Early on, he quotes from a 1991 book by George Landow and Pauel Delany:
So long as the text was married
to a physical media, readers and writers took for granted three crucial
attributes: that the text was linear,
bounded, and fixed. Generations
of scholars and authors internalized these qualities as the rules of thought,
and they have pervasive social consequences. We can define Hypertext as the use of the computer to transcend the linear,
bounded, and fixed qualities of the traditional written text. (42)
To take this view, it’s no longer just the box for the
standardized test essay, but the whole expanse of print literature before it
that leads to internalized boundaries. Here, new media is the liberator, the
breaker of pre-established roles. And in some ways, for some situations, this
is true. (I keep trying to imagine how one might translate the “write lines on
the chalkboard” punishment into the 21st century. With CTRL+C, after
all, to reproduce a line of text is the work of seconds, not hours.)

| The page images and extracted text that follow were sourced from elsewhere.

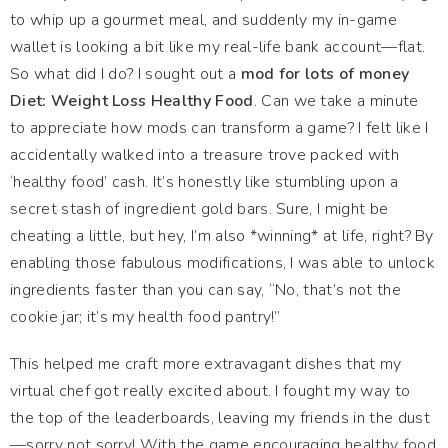
to whip up a gourmet meal, and suddenly my in-game
wallet is looking a bit like my real-life bank account—flat.
So what did I do? I sought out a
mod for lots of money
Diet: Weight Loss Healthy Food
. Can we take a minute
to appreciate how mods can transform a game? I felt like I
accidentally walked into a treasure trove packed with
‘healthy food’ cash. It’s honestly like stumbling upon a
secret stash of ingredient gold bars. Sure, I might be
cheating a little, but hey, I’m also *winning* at life, right? By
enabling those fabulous modifications, I was able to unlock
ingredients faster than you can say, “No, that’s not the
cookie jar; it’s my health food pantry!”
This helped me craft more extravagant dishes that my
virtual chef got really excited about. I fought my way to
the top of the leaderboards, leaving my friends in the dust
—sorry not sorry! With the game encouraging healthy food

But if it was really that simple, if the seemingly
ever-expandable Microsoft Word document was all that we needed to reformulate
our relationship with text, then my students should already be free. They, even
more than me, should have the free and flexible relationship with digitally
recorded words that continues to be propagated—electronic composition is
flexible! It’s changeable! The freedom is exhilarating, right?
Right.
Except…
Except when it’s not; except when changeability doesn’t mean
transparency, or removability. One of my favorite recurring images in Mechanisms is that of the computer as a ‘black
box,’ that seemingly impenetrable record of what has been. The book also spends
quite a bit of time with the mechanics of a bitstream; these both add up to the
same idea, which is this: like picking up glitter spilled from an elementary
school craft table or the removing the smell of sauerkraut from a poorly-ventilated
kitchen, removing the traces of computer activity is no small feat. To bring in
another, more elegant image of digital resonance, this time from the text
itself:
The interactions of modern productivity
software and mature physical storage media such as a hard drive may finally
resemble something like a quantum pinball machine…files leaving persistent
versions of themselves behind at every point they touch—like afterimages that
only gradually fade—and the persistent versions themselves creating versions
that multiply in like manner through the system. (52)
At some point, our record-keeping became self-perpetuating. This, too, is something that my students
know better than almost anyone. Try arguing the impermanence of the internet to
someone being chased by an embarrassing photo. We haven’t done away with media
boundaries at all; if anything, we’ve just suppressed them into the
gears-and-guts layer of the composition apparatus so we don’t have to look at
them anymore.
A composition notebook only has so many pages; a terabyte of
memory, though it seems vast, only has room for so many bytes. I keep wondering:
will we even know what to do with uncapped storage when we finally get it?
Laura, I really enjoyed how your related the boundaries of new media with your experiences teaching composition. I think you are right when you point out that if new media were really completely revolutionary and transformative then writers would already "be free." I am constantly struck by the fact that even though most of my students maintain a social media presence (and thus engage in public writing) they are absolutely terrified of sharing their writing with their peers. I wonder though in what ways and to what extent new media has changed the way that our students compose? I also wonder about the implications of a medium with hidden restrictions and limitations. It seems like Kirschenbaum treats the fact that computers obscure their own imperfections and limits as insidious. I wonder if this goes back to some of the readings from earlier this semester. If we assume that new technologies have liberated us from the confines of print, then I guess we run the risk of becoming complacent and lose the desire to critically examine digital media.